*INFORMATION SHOWN*.
□ □ □ □ □

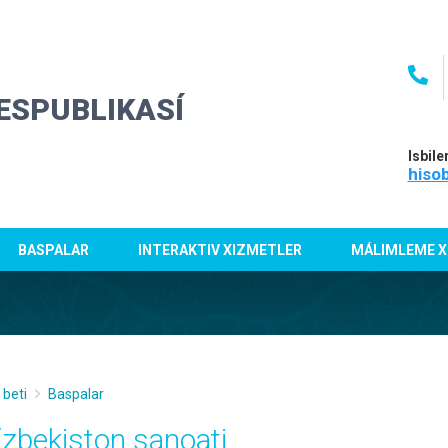
ESPUBLIKASÍ
Isbile
hiso
BASPALAR
INTERAKTIV XIZMETLER
MÁLIMLEME X
 beti
Baspalar
‘zbekiston sаnoаti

□ □ □ □ □

*PROBLEM*.
The data is to be restated word for word, with any pictures set aside.

*REPLY TO THE EXERCISE*.
ESPUBLIKASÍ
Isbile
hiso
BASPALAR
INTERAKTIV XIZMETLER
MÁLIMLEME X
 beti
Baspalar
‘zbekiston sаnoаti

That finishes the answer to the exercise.